Health officials in Britian are investigating a case in which a strain of swine flu resistant to the anti-viral drug Tamiflu has been transmitted from one person to another.
Five patients on a unit treating people with severe underlying health conditions at the University Hospital of Wales in Cardiff were infected. Three appear to have acquired the infection in hospital.
There have been nearly 60 cases worldwide of people developing resistance to Tamiflu but the virus has not passed on to others.
This is the first confirmed case in the world of a resistant strain being transmitted from person-to-person, the BBC reports.
One other case of human-to-human transmission at a summer camp in the United States had several other possible explanations.
Of the five patients in Wales, two have recovered and been discharged, one is in intensive care and the other two are in isolation.
The United Kingdom has bought enough doses of Tamiflu, which can shorten the duration of swine flu and reduce the risk of complications, for half the population.
Any spread of a Tamiflu-resistant strain of the illness is a serious public health concern.
The H1N1 virus has been stable since it emerged in April, but virologists had been half expecting new resistant strains to emerge.
H1N1 mutation found in Norway
Health authorities in Norway have discovered a potentially significant mutation in swine flu they say could be responsible for causing the severest symptoms among those infected.
The Norwegian Institute of Public Health said on Friday the mutation of the H1N1 virus could be affecting its ability to go deeper into the respiratory system, causing a more serious illness, Reuters reports.

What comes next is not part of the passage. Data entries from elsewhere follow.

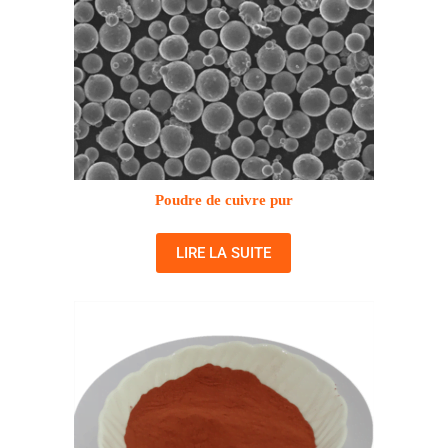
Poudre de cuivre pur
LIRE LA SUITE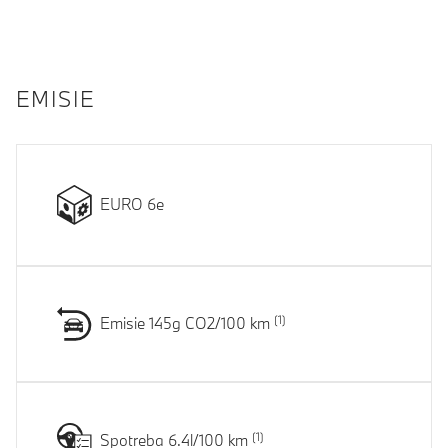
EMISIE
EURO 6e
Emisie 145g CO2/100 km
Spotreba 6.4l/100 km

There was no reason to believe the mutation had any implication for the effectiveness of flu vaccines or anti-viral drugs, the authorities said.

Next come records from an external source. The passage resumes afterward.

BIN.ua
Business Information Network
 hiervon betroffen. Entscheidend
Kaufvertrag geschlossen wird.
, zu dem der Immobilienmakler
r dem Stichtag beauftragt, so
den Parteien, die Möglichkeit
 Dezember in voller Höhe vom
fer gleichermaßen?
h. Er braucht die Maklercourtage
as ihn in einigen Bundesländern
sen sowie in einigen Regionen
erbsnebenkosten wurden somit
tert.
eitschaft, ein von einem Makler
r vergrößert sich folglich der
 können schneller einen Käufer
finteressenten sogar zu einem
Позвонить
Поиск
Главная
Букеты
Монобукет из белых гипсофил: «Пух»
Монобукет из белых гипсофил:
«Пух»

The World Health Organisation said that the mutation did not appear to be widespread in Norway and the virus in its mutated form remained sensitive to anti-virals and pandemic vaccines.
A similar mutation had been detected in H1N1 viruses in several other countries, including China and the United States, in severe and mild cases, it said.
H1N1, a mixture of swine, bird and human viruses, has killed at least 6,770 people worldwide, according to the WHO's latest update.
In Norway, the mutation was found in the bodies of two people killed by the virus and of one person made seriously ill. The two infected by the mutated virus who died were among the first fatalities from the H1N1 pandemic, the institute said.
There have been 23 confirmed deaths from swine flu in Norway.